Ramazan bayramı yaklaşmaya devam ederken Ramazan ayı boyunca farklı saatlerde uyundu, yeme düzeni değişti ve metabolizma değişti. Bir ay oruç düzenine alışan bedeni yeni bir döneme alıştırmak gerekiyor. Sindirim sisteminin eski düzenine geri dönmesinde, birtakım basit diyet kurallarına uymanın adaptasyon sürecini hızlandıracağını söyleyen Liv Hospital Gastroenteroloji Uzmanı Yrd. Doç. Dr. Ekrem Aslan Ramazan ayı sonrası beslenme düzeni için önerilerde bulundu. İSTANBUL (İGFA) - Bayramın birinci günü uzun bir aradan sonra ilk kez yapılacak olan kahvaltıda yağlı ve hamur işi gıdaların tüketilmesi özellikle reflü hastalarında yakınmaların artmasına sebep olabilir. Bu yüzden kahvaltıda haşlanmış yumurta, az yağlı peynir, az yağlı yoğurt ve zeytin gibi proteinden zengin gıdaların ve salatalık, domates gibi çiğ sebzelerin tüketilmesi daha uygundur.
Gün içinde sıvı alımına dikkat edilmeli ve günlük iki litreden daha az olmamak kaydıyla su tüketilmelidir.
Reflü hastalarını bekleyen bir başka problem de bayramın ismiyle özdeşleşen şekerleme tüketiminde artıştır.
Dikkat edilmesi gereken aşırı şekerleme tüketilmesinden kaçınılması ve çikolata içeren şekerlerden uzak durulmasıdır.
Bayram ziyaretlerinde bolca ikram edilen ve hemen her evde yapılan baklava, kadayıf, şöbiyet gibi yağlı-şerbetli tatlıların aşırı tüketimi de reflü veya gastrit tanısı olan hastalarda gün içinde mide yanması, mide ekşimesi, şişkinlik ve karın ağrısına neden olabilir.

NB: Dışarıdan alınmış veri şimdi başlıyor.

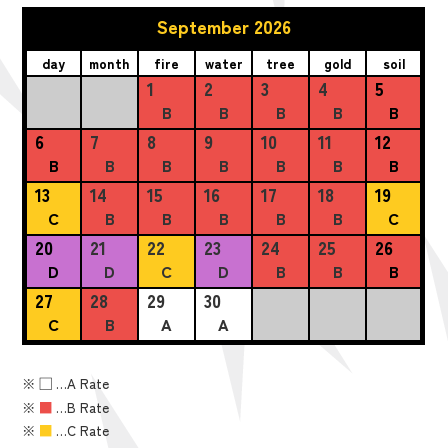
September 2026
day
month
fire
water
tree
gold
soil
1
2
3
4
5
B
B
B
B
B
6
7
8
9
10
11
12
B
B
B
B
B
B
B
13
14
15
16
17
18
19
C
B
B
B
B
B
C
20
21
22
23
24
25
26
D
D
C
D
B
B
B
27
28
29
30
C
B
A
A
※
■
…A Rate
※
■
…B Rate
※
■
…C Rate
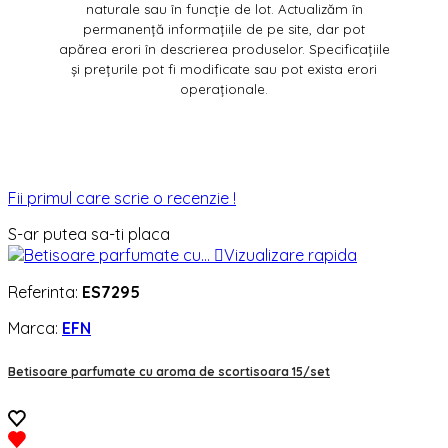
naturale sau în funcție de lot. Actualizăm în
permanență informațiile de pe site, dar pot
apărea erori în descrierea produselor. Specificațiile
și prețurile pot fi modificate sau pot exista erori
operaționale.
Fii primul care scrie o recenzie !
S-ar putea sa-ti placa

Vizualizare rapida
Referinta:
ES7295
Marca:
EFN
Betisoare parfumate cu aroma de scortisoara 15/set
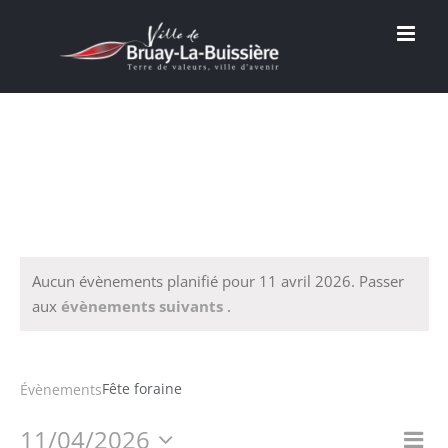
Passer
au
contenu
Aucun évènements planifié pour 11 avril 2026. Passer
aux
évènements suivants
.
Fête foraine
Fête foraine
Évènements
11/04/2026
Na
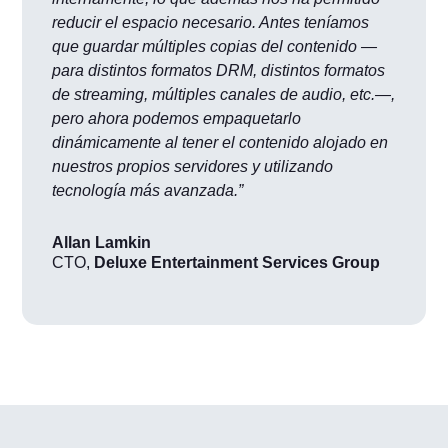
reducir el espacio necesario. Antes teníamos
que guardar múltiples copias del contenido —
para distintos formatos DRM, distintos formatos
de streaming, múltiples canales de audio, etc.—,
pero ahora podemos empaquetarlo
dinámicamente al tener el contenido alojado en
nuestros propios servidores y utilizando
tecnología más avanzada.”
Allan Lamkin
CTO
,
Deluxe Entertainment Services Group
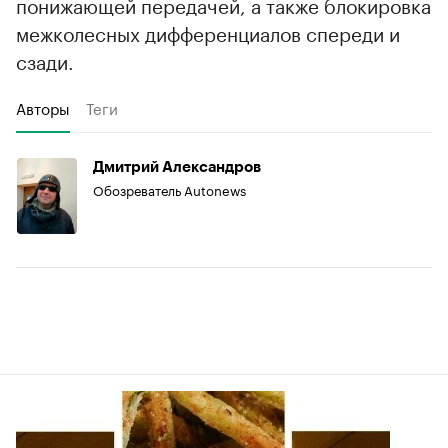
понижающей передачей, а также блокировка
межколесных дифференциалов спереди и
сзади.
Авторы
Теги
Дмитрий Александров
Обозреватель Autonews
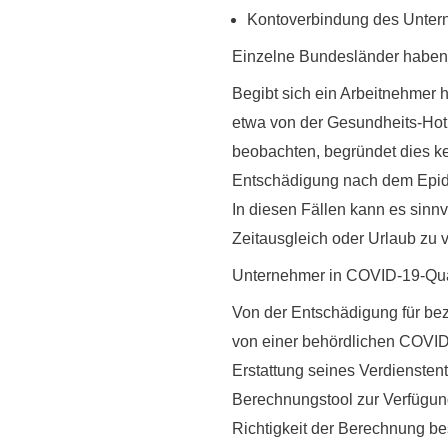
Kontoverbindung des Unte
Einzelne Bundesländer haben h
Begibt sich ein Arbeitnehmer
etwa von der Gesundheits-Hot
beobachten, begründet dies
k
Entschädigung nach dem Epide
In diesen Fällen kann es sinn
Zeitausgleich oder Urlaub zu v
Unternehmer in COVID-19-Qu
Von der Entschädigung für bez
von einer behördlichen COVID
Erstattung seines Verdiensten
Berechnungstool zur Verfügung
Richtigkeit der Berechnung be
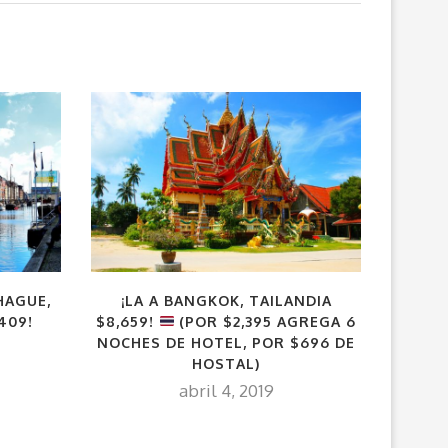
HAGUE,
¡LA A BANGKOK, TAILANDIA
409!
$8,659!
(POR $2,395 AGREGA 6
VENEZ
NOCHES DE HOTEL, POR $696 DE
(POR 
HOSTAL)
abril 4, 2019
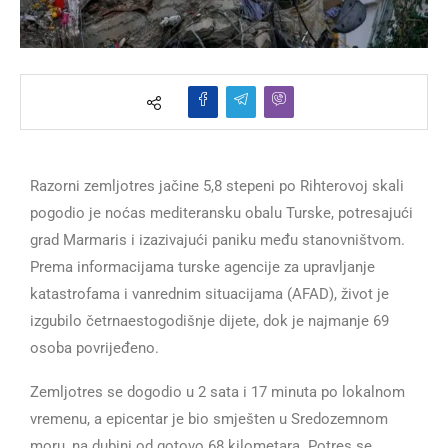
Razorni zemljotres jačine 5,8 stepeni po Rihterovoj skali
pogodio je noćas mediteransku obalu Turske, potresajući
grad Marmaris i izazivajući paniku među stanovništvom.
Prema informacijama turske agencije za upravljanje
katastrofama i vanrednim situacijama (AFAD), život je
izgubilo četrnaestogodišnje dijete, dok je najmanje 69
osoba povrijeđeno.
Zemljotres se dogodio u 2 sata i 17 minuta po lokalnom
vremenu, a epicentar je bio smješten u Sredozemnom
moru, na dubini od gotovo 68 kilometara. Potres se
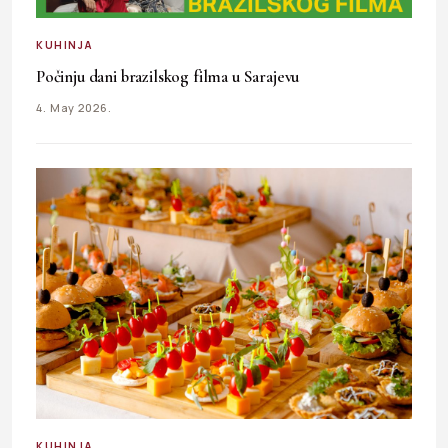
KUHINJA
Počinju dani brazilskog filma u Sarajevu
4. May 2026.
KUHINJA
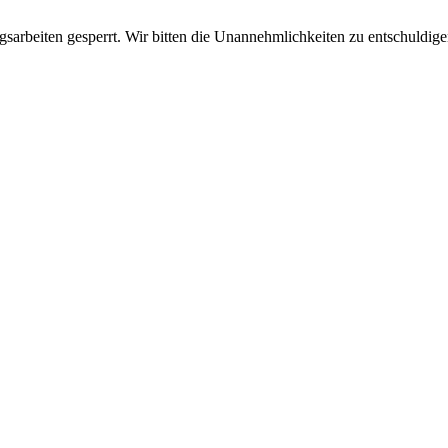
sarbeiten gesperrt. Wir bitten die Unannehmlichkeiten zu entschuldige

Şerbetli tatlıları bir öğünden daha fazla tüketmemek, porsiyonları küçük tutmak veya şerbetli tatlılar yerine sütlü hafif tatlıların tercih edilmesi mide şikayetlerini minimuma indirecektir.
Ana öğünlerde veya tatlı yenilen ara öğünlerde gazlı ve asitli içecek tüketiminden kaçmak geleneksel ev yapımı limonata veya şerbet içilmesi de özellikle reflü hastalarında mide yakınmalarını en aza indirecektir.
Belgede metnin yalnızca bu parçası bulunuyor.